Information Theory in Learning and Control
Naftali Tishby

Mon Dec 12th 04:00 -- 06:00 PM @ Manuel de Falla
Event URL: http://www.cs.huji.ac.il/~tishby/NIPS2011-Tutorial »

The concept of information plays a fundamental role in modern theories of cognition, in particular as regards perception, learning and behavior. However, the formal links between information theory and cognitive neuroscience remain elusive, and information theoretic measures are all too frequently misapplied.

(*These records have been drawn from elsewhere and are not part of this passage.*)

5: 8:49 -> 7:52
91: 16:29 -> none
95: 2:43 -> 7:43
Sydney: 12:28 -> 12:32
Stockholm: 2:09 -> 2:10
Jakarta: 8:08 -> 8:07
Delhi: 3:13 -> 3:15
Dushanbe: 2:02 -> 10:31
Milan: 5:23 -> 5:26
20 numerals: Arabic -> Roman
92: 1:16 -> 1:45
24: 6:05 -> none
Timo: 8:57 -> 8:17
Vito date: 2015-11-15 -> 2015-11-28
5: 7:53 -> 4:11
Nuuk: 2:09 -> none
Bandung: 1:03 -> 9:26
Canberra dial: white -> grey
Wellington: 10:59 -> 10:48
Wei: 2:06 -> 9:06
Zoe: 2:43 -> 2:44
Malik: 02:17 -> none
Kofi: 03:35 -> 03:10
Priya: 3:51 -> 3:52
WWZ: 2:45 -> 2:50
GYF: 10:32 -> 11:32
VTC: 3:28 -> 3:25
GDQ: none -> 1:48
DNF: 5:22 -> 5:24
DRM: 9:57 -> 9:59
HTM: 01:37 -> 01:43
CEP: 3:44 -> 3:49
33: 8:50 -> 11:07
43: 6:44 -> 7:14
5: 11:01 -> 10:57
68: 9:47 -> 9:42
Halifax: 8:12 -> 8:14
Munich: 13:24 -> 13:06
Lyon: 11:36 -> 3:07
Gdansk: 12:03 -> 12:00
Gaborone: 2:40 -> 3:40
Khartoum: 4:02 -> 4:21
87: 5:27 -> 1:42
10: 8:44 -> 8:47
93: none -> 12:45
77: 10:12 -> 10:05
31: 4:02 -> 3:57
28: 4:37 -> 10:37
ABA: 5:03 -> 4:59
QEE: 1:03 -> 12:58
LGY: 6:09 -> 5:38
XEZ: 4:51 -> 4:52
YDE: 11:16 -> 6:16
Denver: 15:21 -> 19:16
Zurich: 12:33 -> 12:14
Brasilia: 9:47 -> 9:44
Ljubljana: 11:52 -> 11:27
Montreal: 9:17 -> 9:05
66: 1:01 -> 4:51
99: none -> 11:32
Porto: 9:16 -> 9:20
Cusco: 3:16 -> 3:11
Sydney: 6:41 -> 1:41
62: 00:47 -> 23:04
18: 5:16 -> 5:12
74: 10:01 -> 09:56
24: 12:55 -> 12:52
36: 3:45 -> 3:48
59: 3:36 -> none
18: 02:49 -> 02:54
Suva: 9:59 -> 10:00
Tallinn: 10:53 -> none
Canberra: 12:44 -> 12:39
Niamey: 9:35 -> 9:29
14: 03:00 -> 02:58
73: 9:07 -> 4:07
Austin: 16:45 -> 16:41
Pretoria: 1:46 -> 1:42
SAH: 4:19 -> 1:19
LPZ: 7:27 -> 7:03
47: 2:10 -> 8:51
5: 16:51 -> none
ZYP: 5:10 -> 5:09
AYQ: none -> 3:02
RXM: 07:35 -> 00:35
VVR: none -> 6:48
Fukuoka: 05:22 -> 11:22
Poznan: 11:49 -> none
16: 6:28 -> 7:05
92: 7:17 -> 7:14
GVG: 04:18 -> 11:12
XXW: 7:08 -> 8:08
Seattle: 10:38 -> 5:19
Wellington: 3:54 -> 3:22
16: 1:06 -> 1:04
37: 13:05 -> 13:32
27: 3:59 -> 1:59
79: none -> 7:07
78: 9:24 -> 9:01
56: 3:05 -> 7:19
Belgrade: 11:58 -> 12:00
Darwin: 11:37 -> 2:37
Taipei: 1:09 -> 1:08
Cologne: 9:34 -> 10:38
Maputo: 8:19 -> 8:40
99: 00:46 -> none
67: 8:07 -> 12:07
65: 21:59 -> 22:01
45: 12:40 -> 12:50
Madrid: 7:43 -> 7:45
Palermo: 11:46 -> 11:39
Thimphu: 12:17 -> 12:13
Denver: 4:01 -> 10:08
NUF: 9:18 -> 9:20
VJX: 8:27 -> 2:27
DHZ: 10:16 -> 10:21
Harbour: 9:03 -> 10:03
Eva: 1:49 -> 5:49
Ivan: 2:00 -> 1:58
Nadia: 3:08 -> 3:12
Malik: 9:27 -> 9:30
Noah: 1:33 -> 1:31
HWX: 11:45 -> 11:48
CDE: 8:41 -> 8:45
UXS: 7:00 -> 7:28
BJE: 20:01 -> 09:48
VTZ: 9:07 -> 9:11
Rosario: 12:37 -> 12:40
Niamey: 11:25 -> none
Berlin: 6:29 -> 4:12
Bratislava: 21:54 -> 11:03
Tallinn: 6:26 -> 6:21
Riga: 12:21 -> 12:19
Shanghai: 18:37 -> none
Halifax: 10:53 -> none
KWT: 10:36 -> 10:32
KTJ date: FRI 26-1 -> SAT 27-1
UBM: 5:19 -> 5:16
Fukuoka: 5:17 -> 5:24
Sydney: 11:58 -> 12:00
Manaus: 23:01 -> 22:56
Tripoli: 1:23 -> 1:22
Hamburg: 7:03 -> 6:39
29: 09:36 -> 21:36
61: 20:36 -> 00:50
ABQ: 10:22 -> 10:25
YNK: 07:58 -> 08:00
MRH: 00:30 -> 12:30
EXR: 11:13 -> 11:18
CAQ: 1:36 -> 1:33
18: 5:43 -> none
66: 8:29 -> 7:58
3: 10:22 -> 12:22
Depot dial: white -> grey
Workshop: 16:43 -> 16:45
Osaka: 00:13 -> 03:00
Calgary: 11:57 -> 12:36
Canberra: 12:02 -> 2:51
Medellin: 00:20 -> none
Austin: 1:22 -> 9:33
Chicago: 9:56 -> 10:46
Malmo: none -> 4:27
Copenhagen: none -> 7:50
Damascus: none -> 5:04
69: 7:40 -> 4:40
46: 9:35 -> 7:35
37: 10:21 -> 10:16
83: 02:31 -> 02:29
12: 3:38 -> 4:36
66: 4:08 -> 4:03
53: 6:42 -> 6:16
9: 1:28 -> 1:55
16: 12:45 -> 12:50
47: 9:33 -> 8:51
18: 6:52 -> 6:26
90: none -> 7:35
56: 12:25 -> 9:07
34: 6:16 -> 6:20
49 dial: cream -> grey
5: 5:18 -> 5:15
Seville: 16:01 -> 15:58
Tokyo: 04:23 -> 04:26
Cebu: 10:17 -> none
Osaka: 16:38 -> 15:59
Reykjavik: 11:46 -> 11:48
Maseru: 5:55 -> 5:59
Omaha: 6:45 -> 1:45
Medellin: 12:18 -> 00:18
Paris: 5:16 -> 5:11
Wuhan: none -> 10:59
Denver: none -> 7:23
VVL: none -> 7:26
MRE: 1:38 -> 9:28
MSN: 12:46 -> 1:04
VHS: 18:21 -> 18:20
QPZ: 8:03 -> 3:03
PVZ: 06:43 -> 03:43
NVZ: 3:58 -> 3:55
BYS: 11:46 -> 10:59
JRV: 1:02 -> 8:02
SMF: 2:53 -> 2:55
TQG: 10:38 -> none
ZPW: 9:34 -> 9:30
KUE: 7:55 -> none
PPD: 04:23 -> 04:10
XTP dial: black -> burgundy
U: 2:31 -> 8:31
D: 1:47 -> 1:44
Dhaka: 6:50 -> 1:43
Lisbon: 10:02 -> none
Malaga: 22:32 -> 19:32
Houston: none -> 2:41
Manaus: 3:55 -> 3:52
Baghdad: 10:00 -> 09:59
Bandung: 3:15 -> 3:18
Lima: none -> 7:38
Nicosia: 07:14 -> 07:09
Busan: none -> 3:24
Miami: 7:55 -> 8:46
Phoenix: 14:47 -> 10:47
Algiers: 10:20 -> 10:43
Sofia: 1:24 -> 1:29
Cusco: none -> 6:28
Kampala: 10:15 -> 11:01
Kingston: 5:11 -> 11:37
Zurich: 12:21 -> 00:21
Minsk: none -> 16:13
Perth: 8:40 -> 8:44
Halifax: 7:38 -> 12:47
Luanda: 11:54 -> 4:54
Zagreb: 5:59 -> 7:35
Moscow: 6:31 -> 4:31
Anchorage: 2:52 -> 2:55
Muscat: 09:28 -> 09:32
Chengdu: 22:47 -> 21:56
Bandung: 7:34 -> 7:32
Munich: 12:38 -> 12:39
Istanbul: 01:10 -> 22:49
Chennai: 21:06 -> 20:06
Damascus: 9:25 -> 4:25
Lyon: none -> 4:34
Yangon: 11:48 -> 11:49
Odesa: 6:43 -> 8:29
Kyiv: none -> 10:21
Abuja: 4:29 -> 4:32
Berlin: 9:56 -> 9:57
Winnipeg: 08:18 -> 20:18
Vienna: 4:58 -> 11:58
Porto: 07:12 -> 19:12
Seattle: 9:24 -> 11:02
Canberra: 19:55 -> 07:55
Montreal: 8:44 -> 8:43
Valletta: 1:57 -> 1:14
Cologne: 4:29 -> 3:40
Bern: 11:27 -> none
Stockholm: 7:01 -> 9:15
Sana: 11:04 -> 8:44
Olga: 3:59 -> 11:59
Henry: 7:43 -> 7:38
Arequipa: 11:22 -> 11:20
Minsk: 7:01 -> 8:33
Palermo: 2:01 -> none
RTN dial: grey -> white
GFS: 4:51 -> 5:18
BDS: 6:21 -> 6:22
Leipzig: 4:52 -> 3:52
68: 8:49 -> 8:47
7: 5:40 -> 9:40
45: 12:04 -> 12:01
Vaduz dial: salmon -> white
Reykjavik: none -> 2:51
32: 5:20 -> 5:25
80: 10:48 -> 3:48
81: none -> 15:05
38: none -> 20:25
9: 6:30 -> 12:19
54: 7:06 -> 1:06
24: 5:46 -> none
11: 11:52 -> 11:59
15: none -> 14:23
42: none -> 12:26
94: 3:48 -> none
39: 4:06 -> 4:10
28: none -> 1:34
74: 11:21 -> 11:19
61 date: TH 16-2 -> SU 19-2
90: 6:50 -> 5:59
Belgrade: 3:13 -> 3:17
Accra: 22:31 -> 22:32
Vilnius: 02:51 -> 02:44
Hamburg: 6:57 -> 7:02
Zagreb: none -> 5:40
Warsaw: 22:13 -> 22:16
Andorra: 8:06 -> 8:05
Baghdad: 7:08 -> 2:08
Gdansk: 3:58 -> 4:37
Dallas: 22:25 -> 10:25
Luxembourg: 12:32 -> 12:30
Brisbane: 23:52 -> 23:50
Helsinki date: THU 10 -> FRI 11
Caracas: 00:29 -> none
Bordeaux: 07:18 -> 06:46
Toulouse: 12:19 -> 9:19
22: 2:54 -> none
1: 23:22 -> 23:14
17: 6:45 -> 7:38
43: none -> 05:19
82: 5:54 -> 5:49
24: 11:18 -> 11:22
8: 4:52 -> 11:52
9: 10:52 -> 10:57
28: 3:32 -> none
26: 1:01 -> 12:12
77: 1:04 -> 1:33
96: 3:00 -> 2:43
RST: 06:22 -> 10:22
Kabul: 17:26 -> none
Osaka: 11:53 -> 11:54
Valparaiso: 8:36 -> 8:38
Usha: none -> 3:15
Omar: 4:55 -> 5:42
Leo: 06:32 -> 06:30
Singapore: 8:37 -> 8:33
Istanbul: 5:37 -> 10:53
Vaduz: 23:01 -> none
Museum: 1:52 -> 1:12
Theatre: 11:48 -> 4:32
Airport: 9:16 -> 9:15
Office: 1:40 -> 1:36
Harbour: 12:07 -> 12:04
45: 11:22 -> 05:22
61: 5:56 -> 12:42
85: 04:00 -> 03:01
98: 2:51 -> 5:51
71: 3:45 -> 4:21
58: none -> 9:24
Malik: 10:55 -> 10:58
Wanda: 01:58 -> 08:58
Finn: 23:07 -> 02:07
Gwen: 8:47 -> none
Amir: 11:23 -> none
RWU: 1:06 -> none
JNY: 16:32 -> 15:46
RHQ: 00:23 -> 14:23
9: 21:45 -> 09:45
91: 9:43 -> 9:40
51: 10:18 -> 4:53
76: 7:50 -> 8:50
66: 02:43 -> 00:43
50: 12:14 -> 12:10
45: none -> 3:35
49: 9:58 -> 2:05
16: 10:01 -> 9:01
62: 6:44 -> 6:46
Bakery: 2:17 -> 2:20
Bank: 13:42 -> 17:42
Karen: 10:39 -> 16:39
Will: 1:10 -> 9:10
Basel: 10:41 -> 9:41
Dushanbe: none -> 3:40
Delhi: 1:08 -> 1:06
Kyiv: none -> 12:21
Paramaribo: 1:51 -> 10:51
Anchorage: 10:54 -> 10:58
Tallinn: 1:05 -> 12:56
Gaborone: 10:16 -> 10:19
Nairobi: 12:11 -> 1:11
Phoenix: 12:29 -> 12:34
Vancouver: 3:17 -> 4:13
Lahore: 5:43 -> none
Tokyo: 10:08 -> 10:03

In this tutorial I present a principled overview of some recent links between Shannon's theory of communication and statistical learning theory, and then put these in a more general framework of information theory of perception and control. I begin with the well-known links between statistical inference and information, from simple hypothesis testing, parameter estimation and the concept of sufficient statistics. An information theoretic generalization of minimal sufficient statistics leads to a natural optimization problem; i.e., the information bottleneck principle (IB), which is directly connected to classical models of communication with side information. While the IB optimization problem is generally non-convex, it is efficiently solvable for multivariate Gaussian variables. This special case was recently generalized using the Kernel trick to a wide class of dimensionality reduction problems, similar to Kernel-CCA. This version makes the information bottleneck method completely applicable for a wide range of practical problems. I will discuss the advantages of these algorithms over K-CCA and describe the importance of the information tradeoff (information curve) for hierarchical data representation and feature extraction. I will also discuss some finite sample properties and generalization bounds for this method.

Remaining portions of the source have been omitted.